Classical analogues of the quantum-mechanical Moshinsky effect: “Stretching” and “freezing” of gradient interference effects for rectangular-shaped laser pulses in dispersion-decreasing optical fibers

We study classical optical analogues of the transient quantum mechanical Moshinsky effect, also known as “diffraction in time”, which can be observed in the linear propagation dynamics of rectangular-shaped super-Gaussian laser pulses and beams. We find critical field gradients at the pulse fronts and beam edges, at which the Fresnel-type diffraction patterns completely fill the flat top of the super-Gaussian field profile, and their interference leads to the linear dispersive/diffractive “self-focusing” effect. We show that the dependencies of both the “self-focusing length” and the corresponding effective “gain” on the steepness of the field gradients demonstrate a tendency towards saturation. We highlight that the accuracy of quasioptical computational modeling based on the Schrödinger-type equations must always be controlled by the principal conservation laws in both ordinary space/time and the Fourier spectral domains. In particular, we demonstrate that significant Fresnel-type diffraction patterns arising in the linear dynamics of super- Gaussian pulses and beams are accompanied by their completely stationary Fourier spectral distributions calculated with an accuracy up to 8 orders of magnitude.

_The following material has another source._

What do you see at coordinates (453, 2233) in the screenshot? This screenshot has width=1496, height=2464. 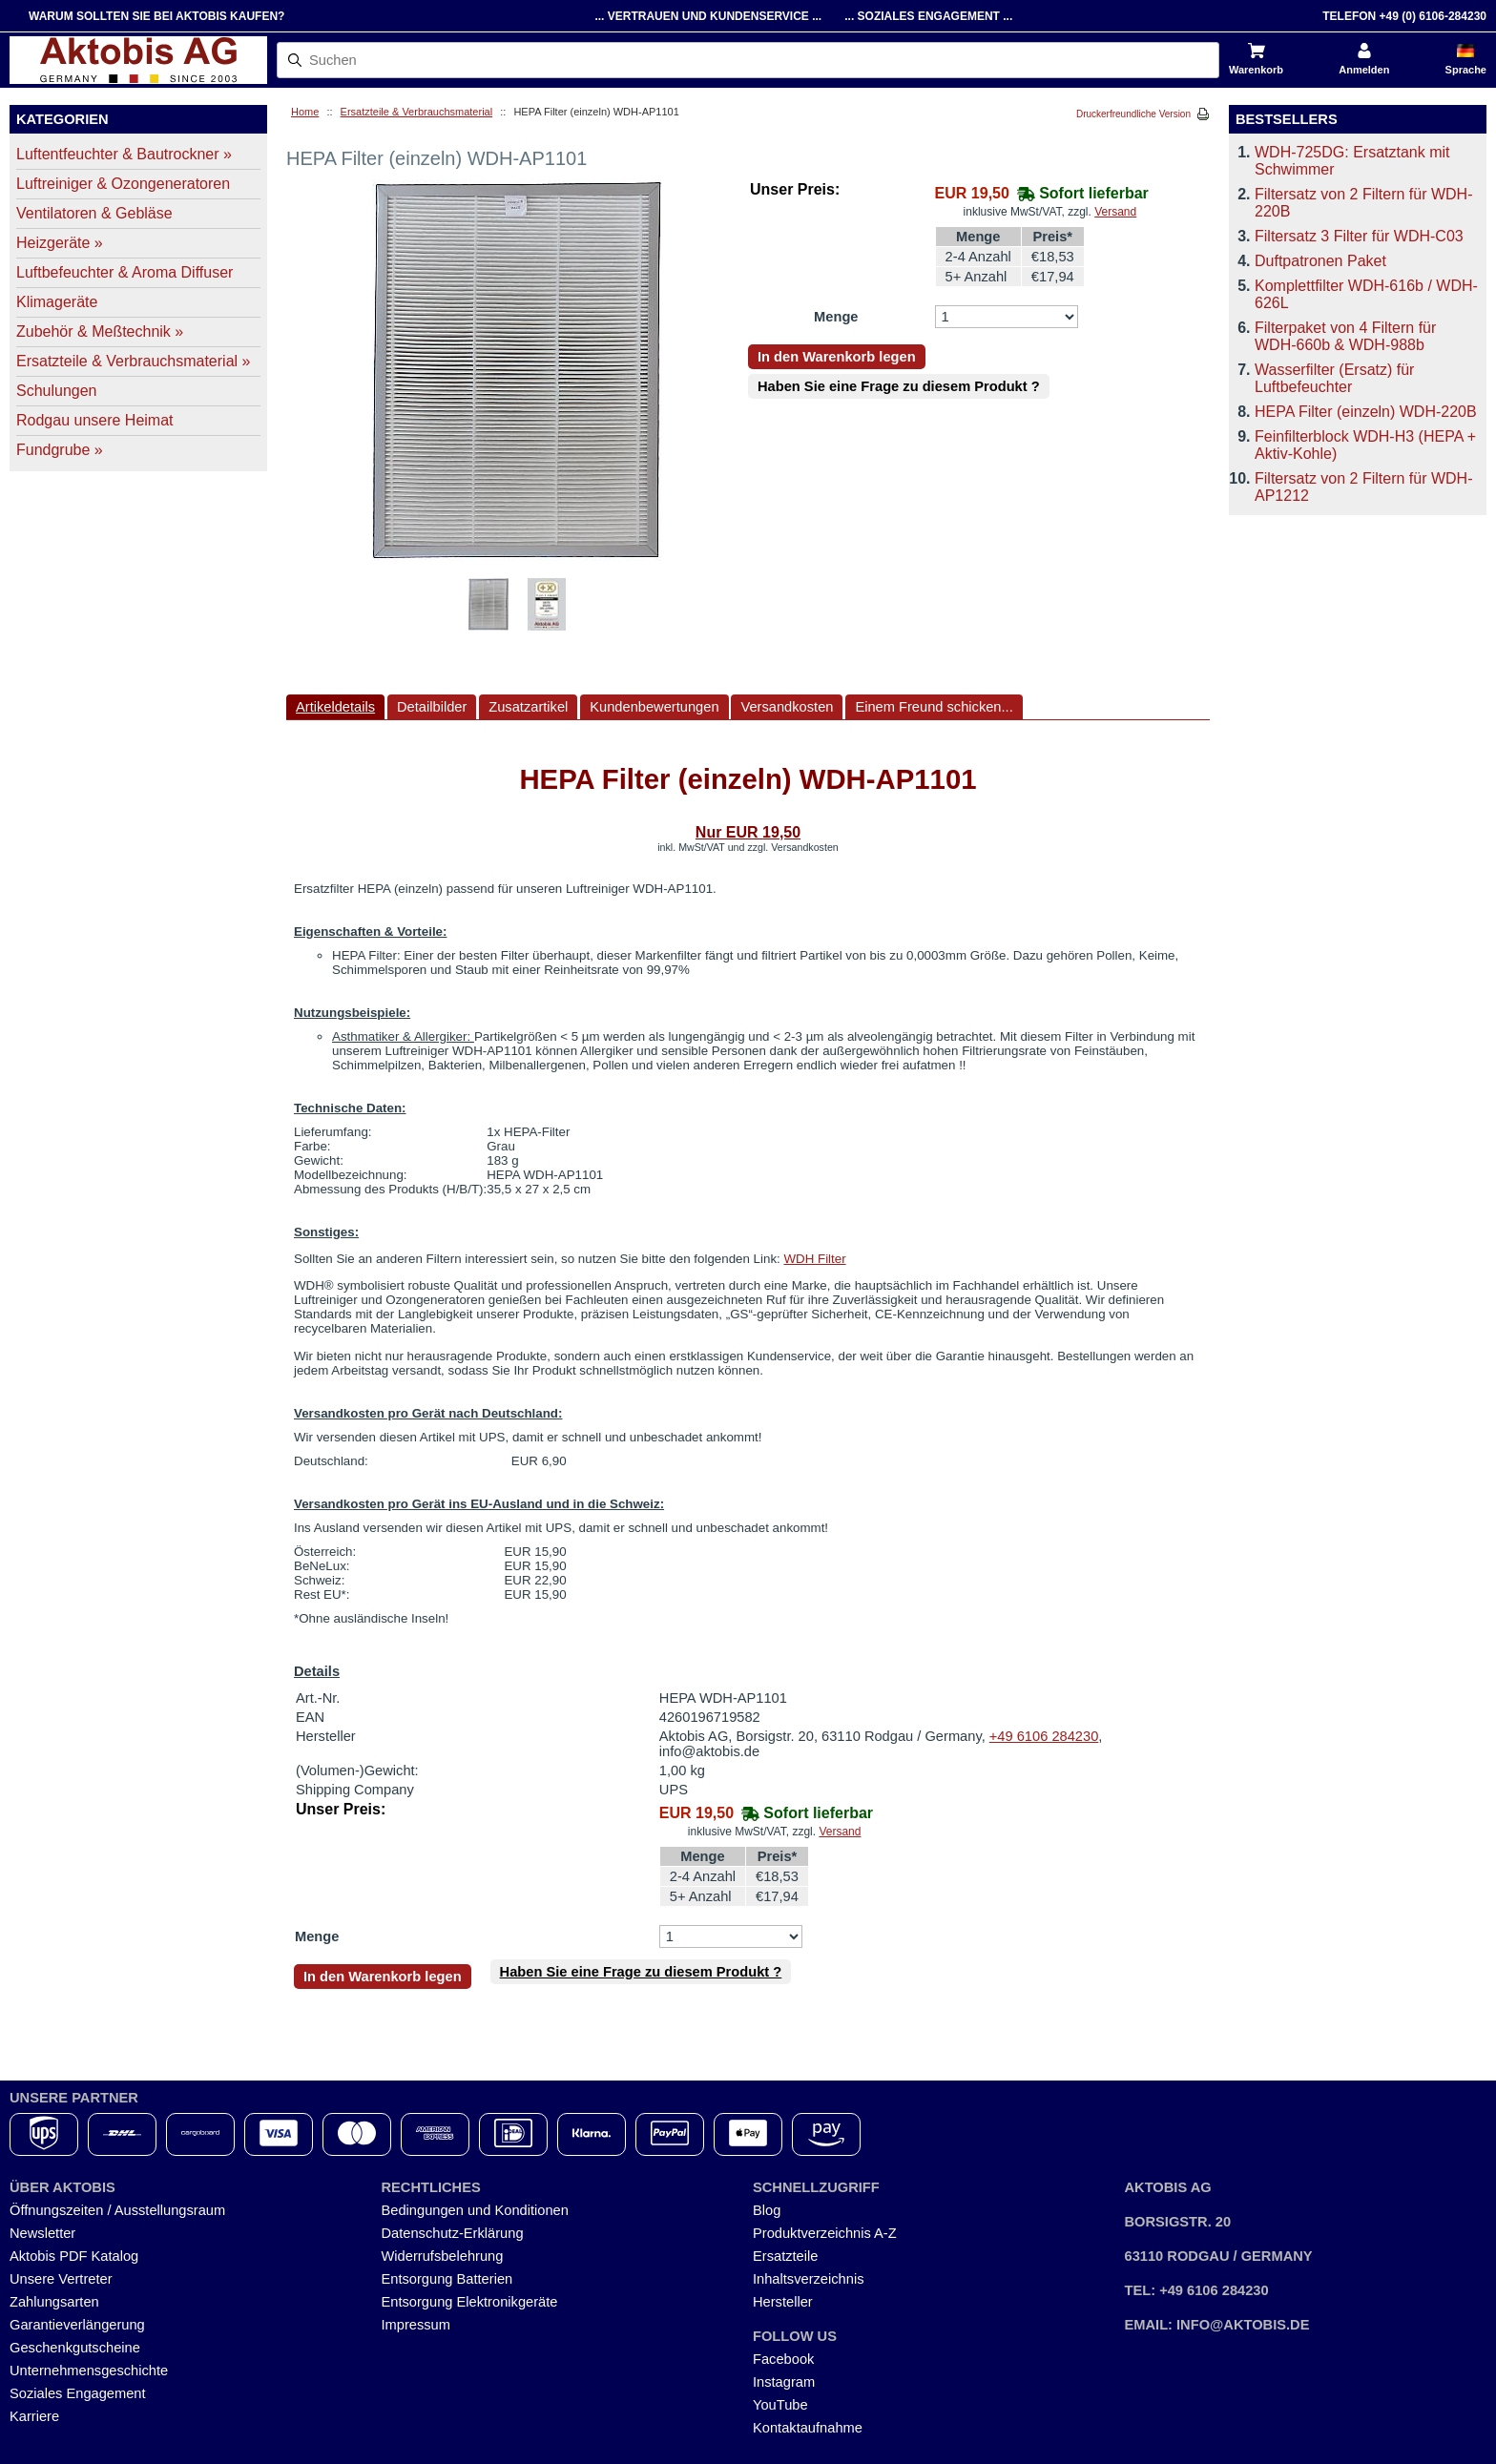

Since the considered optical analogues of the quantum-mechanical Moshinsky effect manifest themselves only at the rather small distances compared to the dispersion and diffraction lengths, we concentrate on possible experimental realizations of these features in nonautonomous systems, a typical example of which is represented by the optical fiber with group velocity dispersion decreasing along the fiber length. We reveal that dispersion-decreasing optical fibers provide a unique opportunity to slow down (“stretch”) the formation of the Moshinsky-type dispersion patterns at the flat tops of super-Gaussian pulses and even “freeze” the linear gradient interference “self-focusing” of the central parts of rectangular-shaped laser pulses.